Rzeczpospolita: IPN jest na dobrej drodze do rozwiązania zagadki samotnego grobu na Podlasiu. Najprawdopodobniej to grób zamordowanego w 1939 roku ułana. Skąd się wzięła nazwa „ułan"?
Piotr Jaźwiński: Pochodzi od nazwiska pułkownika Aleksandra Ułana. Oddziały tatarskie pod jego dowództwem służyły w armii króla Augusta II w XVIII wieku. Ale etos ułański wykształcił się w okresie napoleońskim i właściwie dopiero wtedy ułani weszli do historii polskiej i europejskiej kawalerii.
Potem jednak były zabory. Czy ułani zniknęli i odrodzili się dopiero w II RP?
Po odzyskaniu przez Polskę niepodległości z pułków tradycyjnych przetrwał tylko 1. Pułk Ułanów Austriackich, który potem stał się 8. Pułkiem Ułanów Księcia Józefa Poniatowskiego.
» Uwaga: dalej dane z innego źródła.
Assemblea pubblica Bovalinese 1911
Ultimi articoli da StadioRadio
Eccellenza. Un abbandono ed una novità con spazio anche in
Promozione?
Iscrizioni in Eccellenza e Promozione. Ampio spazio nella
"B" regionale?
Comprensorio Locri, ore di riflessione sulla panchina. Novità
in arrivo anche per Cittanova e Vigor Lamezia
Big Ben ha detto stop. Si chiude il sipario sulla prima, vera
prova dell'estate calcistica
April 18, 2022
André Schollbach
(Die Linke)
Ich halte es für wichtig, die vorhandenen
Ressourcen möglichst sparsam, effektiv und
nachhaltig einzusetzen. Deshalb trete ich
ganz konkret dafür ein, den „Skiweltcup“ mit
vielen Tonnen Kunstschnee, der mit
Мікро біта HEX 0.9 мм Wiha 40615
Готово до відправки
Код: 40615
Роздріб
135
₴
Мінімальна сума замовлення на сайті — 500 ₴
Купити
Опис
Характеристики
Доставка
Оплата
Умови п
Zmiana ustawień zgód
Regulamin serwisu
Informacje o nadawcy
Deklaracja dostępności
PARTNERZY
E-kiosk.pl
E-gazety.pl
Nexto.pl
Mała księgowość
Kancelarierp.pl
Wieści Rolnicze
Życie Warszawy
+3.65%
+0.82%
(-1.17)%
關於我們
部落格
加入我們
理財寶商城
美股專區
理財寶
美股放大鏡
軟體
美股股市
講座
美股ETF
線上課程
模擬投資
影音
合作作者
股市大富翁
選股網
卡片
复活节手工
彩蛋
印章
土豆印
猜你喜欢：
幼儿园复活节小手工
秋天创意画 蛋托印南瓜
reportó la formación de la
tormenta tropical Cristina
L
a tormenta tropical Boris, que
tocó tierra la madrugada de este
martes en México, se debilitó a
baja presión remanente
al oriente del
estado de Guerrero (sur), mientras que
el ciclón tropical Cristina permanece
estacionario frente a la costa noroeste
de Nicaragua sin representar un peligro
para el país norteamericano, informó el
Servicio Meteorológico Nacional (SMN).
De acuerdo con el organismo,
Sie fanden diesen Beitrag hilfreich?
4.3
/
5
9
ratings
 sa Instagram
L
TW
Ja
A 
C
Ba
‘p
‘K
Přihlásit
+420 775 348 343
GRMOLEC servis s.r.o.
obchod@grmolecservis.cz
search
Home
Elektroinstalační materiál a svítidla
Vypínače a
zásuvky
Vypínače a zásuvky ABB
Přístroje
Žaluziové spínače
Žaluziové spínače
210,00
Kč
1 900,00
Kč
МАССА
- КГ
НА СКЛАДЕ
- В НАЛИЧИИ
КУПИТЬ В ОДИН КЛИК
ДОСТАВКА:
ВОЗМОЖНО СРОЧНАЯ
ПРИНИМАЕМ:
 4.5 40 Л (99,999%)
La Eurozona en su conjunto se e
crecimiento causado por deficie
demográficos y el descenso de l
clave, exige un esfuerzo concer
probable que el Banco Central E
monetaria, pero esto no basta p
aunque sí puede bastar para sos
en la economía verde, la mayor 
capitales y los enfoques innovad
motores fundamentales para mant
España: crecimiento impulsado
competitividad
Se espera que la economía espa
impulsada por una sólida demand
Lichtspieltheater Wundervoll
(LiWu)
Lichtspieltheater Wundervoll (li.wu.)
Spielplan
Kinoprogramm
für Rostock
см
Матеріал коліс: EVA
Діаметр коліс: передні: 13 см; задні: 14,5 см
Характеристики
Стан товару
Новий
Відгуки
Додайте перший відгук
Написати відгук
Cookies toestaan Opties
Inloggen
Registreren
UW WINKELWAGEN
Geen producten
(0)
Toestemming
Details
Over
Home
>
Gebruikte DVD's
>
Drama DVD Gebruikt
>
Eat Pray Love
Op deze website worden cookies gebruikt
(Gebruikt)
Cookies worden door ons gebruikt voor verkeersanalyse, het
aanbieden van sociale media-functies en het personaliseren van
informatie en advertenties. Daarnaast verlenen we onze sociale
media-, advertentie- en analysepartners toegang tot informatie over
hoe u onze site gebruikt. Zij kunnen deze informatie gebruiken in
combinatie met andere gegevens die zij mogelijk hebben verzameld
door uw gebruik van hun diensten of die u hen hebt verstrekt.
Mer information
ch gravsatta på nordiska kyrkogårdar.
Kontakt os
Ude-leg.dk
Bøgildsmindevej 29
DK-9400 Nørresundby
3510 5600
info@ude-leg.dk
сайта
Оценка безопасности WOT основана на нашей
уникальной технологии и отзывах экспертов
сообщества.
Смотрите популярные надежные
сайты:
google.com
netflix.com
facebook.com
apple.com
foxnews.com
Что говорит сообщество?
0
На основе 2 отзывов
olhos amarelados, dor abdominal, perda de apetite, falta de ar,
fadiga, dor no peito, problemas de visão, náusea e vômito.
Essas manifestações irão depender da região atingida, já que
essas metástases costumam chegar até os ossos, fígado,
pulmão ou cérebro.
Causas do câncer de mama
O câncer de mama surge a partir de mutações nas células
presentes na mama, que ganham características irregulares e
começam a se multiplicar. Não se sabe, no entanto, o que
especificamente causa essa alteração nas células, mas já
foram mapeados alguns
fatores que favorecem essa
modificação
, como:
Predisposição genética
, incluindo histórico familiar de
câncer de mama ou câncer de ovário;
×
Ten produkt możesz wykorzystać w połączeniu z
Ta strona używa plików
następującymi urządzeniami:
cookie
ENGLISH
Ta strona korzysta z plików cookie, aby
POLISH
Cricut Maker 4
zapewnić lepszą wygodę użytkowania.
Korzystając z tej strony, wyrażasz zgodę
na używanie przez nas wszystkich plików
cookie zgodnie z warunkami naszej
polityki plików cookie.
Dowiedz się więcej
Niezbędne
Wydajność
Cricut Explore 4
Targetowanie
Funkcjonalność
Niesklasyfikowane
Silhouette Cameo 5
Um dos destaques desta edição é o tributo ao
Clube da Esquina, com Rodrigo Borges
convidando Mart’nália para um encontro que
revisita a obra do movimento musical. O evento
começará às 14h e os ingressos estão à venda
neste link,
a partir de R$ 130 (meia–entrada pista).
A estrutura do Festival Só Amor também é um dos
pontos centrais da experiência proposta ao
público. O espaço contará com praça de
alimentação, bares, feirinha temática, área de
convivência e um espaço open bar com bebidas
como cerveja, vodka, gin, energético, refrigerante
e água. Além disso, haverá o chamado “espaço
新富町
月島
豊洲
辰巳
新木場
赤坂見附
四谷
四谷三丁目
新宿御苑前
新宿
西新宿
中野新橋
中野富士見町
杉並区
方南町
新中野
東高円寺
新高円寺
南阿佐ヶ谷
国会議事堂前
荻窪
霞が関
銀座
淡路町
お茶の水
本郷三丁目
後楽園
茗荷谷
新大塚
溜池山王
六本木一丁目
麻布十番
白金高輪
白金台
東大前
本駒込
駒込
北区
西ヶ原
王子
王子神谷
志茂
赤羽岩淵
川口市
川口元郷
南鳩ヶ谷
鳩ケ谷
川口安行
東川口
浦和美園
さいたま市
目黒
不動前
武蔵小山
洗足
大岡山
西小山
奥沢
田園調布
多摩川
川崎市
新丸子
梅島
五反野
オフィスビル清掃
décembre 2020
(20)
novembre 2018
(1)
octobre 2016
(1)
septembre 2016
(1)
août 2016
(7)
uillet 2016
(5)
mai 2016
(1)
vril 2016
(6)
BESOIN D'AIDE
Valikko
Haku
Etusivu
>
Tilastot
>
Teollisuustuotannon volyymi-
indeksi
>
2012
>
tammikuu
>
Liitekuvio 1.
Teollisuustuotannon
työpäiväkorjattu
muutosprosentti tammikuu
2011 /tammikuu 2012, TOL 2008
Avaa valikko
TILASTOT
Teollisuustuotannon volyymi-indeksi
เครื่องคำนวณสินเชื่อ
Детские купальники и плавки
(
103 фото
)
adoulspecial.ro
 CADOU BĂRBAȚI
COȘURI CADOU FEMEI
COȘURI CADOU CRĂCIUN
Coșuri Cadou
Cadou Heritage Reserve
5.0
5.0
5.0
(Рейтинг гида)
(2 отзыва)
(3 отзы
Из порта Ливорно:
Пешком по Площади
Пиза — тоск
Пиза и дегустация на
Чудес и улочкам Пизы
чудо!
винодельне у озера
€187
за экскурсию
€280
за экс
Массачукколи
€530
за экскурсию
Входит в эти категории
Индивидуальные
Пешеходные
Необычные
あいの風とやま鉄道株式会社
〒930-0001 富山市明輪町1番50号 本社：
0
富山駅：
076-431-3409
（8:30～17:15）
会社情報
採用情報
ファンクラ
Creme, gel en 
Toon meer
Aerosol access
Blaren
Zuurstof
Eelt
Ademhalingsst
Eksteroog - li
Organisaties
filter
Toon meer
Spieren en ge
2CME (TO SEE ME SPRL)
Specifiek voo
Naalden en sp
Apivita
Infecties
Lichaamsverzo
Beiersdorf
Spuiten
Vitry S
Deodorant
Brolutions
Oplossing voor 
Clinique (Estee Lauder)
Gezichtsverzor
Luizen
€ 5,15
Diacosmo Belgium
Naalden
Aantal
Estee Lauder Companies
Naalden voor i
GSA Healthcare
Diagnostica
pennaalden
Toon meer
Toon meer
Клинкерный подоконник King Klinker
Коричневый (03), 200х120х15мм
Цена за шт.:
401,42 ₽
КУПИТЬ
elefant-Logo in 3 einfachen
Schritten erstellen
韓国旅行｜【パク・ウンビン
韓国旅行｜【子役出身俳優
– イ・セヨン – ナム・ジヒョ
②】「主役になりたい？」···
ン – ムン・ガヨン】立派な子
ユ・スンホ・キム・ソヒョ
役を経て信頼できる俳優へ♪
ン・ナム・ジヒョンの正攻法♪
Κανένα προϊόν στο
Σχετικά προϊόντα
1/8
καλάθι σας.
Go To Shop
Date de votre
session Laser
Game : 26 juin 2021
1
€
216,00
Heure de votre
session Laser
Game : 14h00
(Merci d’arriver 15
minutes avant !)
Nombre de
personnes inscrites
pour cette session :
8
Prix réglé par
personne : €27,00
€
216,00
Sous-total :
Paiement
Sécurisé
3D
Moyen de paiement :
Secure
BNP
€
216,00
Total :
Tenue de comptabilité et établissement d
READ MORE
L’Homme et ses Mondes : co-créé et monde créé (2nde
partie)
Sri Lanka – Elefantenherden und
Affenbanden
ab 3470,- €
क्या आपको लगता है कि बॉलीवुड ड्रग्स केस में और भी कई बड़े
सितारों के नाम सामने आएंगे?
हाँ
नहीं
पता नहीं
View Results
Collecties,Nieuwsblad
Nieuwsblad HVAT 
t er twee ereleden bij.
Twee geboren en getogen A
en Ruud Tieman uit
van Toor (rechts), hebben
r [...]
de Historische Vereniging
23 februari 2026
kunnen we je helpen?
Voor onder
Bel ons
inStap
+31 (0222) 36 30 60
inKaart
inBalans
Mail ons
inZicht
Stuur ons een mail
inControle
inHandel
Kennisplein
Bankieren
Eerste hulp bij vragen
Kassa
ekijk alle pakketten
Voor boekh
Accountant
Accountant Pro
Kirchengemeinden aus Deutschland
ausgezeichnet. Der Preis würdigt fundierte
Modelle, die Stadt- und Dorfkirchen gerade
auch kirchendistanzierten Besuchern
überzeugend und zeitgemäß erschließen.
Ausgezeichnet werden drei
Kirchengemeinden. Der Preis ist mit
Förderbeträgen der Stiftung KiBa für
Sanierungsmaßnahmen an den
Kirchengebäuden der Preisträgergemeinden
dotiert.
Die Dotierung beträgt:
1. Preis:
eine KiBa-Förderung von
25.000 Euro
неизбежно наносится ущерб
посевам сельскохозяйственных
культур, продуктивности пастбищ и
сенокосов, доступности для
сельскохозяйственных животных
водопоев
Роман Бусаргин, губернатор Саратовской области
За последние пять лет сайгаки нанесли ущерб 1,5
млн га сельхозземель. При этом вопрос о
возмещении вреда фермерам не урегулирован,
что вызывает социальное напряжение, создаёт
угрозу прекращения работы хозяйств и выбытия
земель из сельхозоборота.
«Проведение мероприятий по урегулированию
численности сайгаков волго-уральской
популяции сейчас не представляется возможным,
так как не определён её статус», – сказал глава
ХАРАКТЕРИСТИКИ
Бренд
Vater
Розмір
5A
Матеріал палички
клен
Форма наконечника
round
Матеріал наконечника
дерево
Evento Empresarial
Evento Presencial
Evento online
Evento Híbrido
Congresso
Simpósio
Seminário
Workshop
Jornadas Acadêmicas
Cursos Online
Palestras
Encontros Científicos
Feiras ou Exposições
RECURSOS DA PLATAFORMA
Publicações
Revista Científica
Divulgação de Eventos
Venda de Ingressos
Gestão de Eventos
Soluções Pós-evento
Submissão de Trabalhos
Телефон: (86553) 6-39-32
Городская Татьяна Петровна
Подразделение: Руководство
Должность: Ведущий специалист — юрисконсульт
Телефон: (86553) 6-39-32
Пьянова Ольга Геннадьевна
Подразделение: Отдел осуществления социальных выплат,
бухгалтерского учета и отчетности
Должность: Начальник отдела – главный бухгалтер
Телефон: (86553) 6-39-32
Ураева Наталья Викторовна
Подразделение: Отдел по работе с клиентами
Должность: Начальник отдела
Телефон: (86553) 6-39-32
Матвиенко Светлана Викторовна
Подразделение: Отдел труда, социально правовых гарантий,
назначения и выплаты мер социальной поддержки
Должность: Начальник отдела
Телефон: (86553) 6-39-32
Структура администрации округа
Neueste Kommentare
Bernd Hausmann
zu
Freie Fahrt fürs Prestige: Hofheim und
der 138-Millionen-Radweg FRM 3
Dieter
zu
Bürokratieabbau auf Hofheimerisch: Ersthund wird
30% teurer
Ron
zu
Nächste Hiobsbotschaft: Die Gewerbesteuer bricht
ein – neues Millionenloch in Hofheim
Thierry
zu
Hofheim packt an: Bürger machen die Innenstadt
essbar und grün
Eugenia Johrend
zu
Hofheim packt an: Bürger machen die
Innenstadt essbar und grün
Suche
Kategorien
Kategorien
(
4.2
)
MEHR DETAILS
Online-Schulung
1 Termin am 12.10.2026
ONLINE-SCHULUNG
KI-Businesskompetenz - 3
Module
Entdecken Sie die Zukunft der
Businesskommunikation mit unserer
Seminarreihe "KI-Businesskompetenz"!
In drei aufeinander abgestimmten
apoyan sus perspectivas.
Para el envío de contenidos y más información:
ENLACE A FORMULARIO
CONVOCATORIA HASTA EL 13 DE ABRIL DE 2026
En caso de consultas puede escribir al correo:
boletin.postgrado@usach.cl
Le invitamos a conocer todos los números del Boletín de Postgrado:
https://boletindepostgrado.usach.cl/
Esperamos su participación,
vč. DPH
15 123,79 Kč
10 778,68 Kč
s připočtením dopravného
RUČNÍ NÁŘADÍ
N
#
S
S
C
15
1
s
Wszystkie pułki kawaleryjskie w czasach XX-lecia międzywojennego stworzyli od nowa oficerowie służący wcześniej w kawalerii austro- -węgierskiej i rosyjskiej, w niewielkim stopniu w pruskiej. Nawiązywały one oczywiście do pułków istniejących w okresie napoleońskim i powstania listopadowego.
Czym charakteryzowali się ułani?
W XIX wieku mieli charakterystyczne nakrycie głowy – czako ułańskie, spodnie z lampasami w barwach pułku, a także specjalną kurtkę ułankę. Na wzór polskich ułanów część umundurowania przejęli kawalerzyści brytyjscy, francuscy czy pruscy. Proporce przy lancach Brytyjczyków były amarantowe, tak jak przy lancach polskich.